[H-GEN] Request Tracker question
Byron Ellacott
bje at apnic.net
Mon Oct 25 21:51:44 EDT 2004
Robert Brockway wrote:
>>RT by ticket volume; we have over 600,000 tickets in the system at the
>>RT2 does not scale to this size well. We had to disable certain queries
> At what point would you say the slowdown became significant?
That's very hard to answer, since we imported several hundred thousand
into RT2 when we started using it. Slowdown does not appear to me to
have become more significant since then, though I'm a rather light user
of the system. I tend to work in Trac, which is an integrated
viewsvn/ticket/wiki system, and leave the RT2 instance for external
communications. :)
>>because they were causing massive joins and tying MySQL up for tens of
>>minutes at a time. We also had to pace ticket injection, because ticket
>>creation is a lengthy and heavy weight process, and a constant trickle
>>of them interferes with UI interaction.
> What about clustering MySQL and having ticket creation on a different box
> to the one the UI is touching?
This may be possible. I'm not familiar with MySQL clustering. However,
from our perspective, the problem has been solved. :) We also gained
the ability to spool incoming ticket creation requests if we need to
perform maintenance on the RT system.
>>Another thing to be wary of is that RT2 has a complete lack of
>>protection against multiple submits and careless reloads. It's quite
>>easy to hit "reload" on a ticket display page, dismiss the "Resubmit
>>POST" dialog out of hand, and discover you've sent an email twice, or
>>created two tickets instead of one.
> Yes I've done this. Fortunately (at least as far as job creation goes) it
> is pretty easy to deal with. Just reject the job or merge it or whatever
> the policy calls for.
It's more of a problem when you start sending duplicate emails to
external users, especially when you do it unawares.
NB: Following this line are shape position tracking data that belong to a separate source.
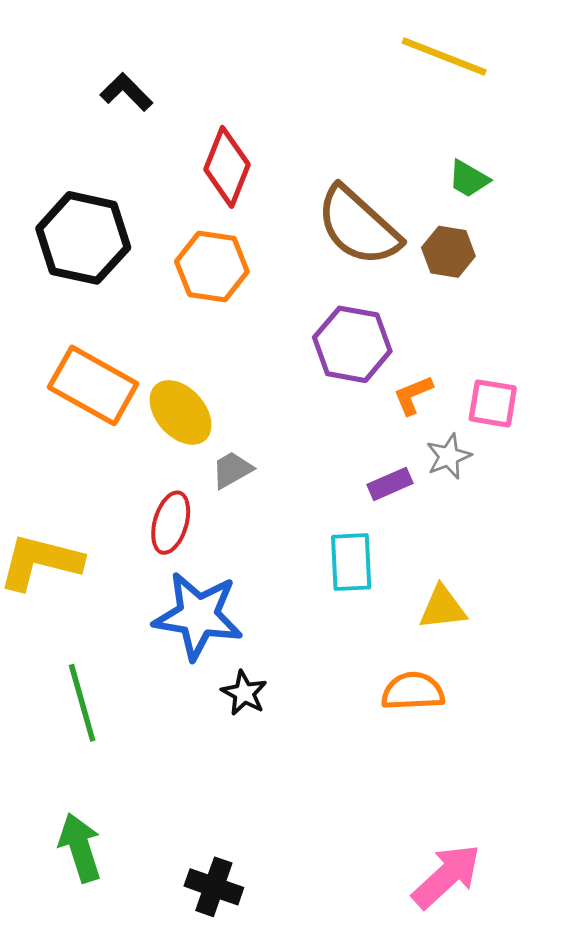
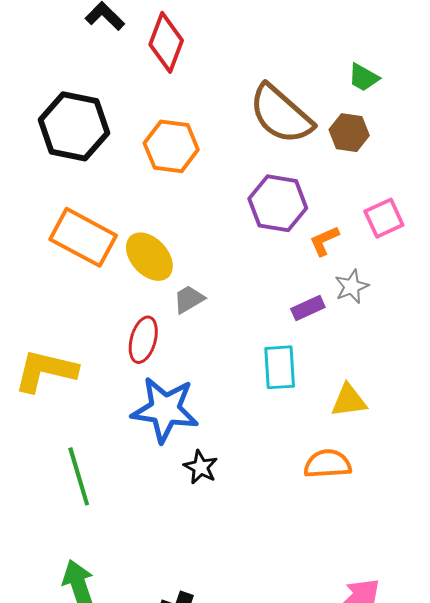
red diamond: (227, 167) -> (166, 42), moved
pink square: (493, 403) -> (384, 218), moved, turned -33

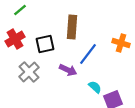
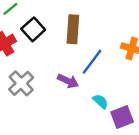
black square: (45, 44) -> (33, 29), moved, turned -30

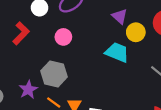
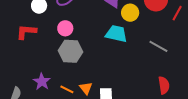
red L-shape: (21, 33) -> (26, 32), turned -120
gray hexagon: (54, 74) -> (71, 51), moved

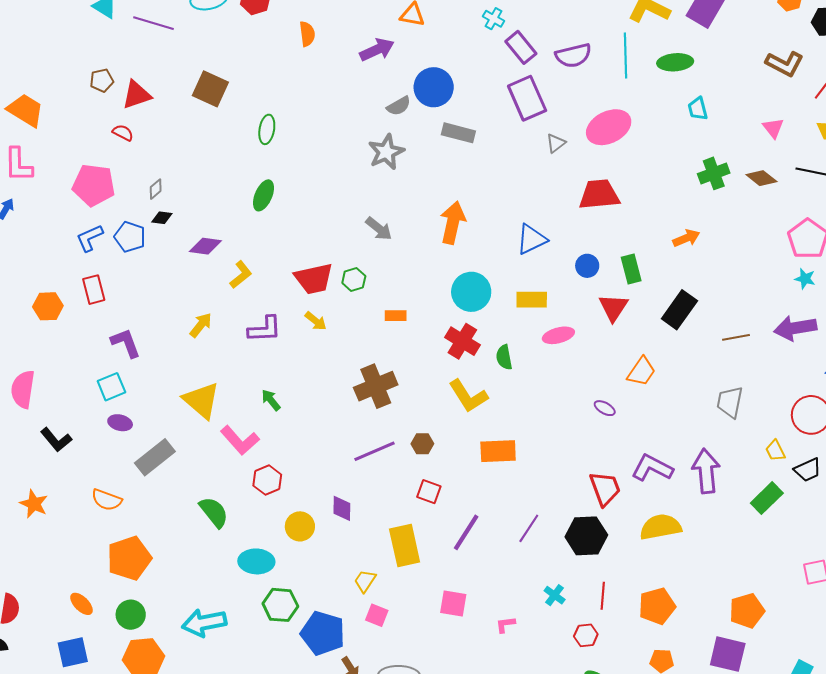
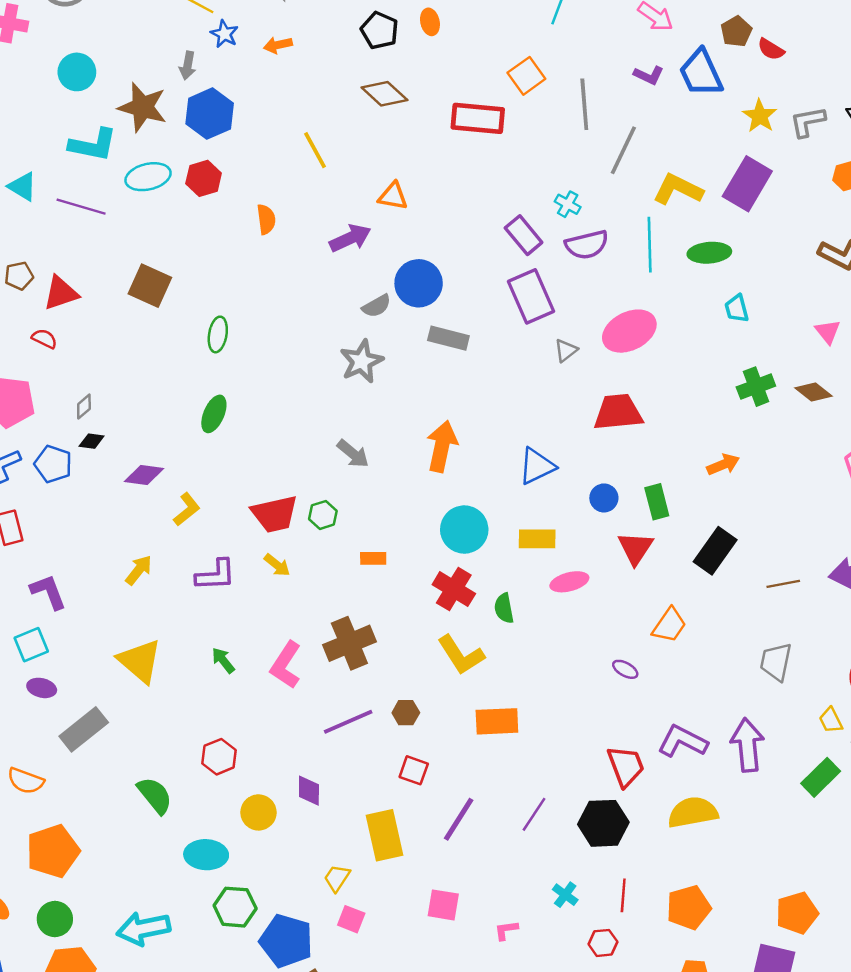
cyan cross: (493, 19) -> (568, 204), moved
pink L-shape: (240, 440) -> (286, 665), moved, turned 75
> I don't like the assumption that everyone who is going to write additonal
> modules for RT3 is going to do it in perl and I'm looking at doing a set
> of functions for interacting with RT3 in PHP. I'll submit this as to
> their contrib area.
I have a rather low opinion of PHP. :)
> I don't consider any of these points to be huge problems though. We're
> still very happy with RT3.
You didn't have to migrate 600,000 tickets into it. :) I suspect that
might have been the biggest hurdle. I wasn't directly involved in the
RT3 evaluation, so my information is all second hand.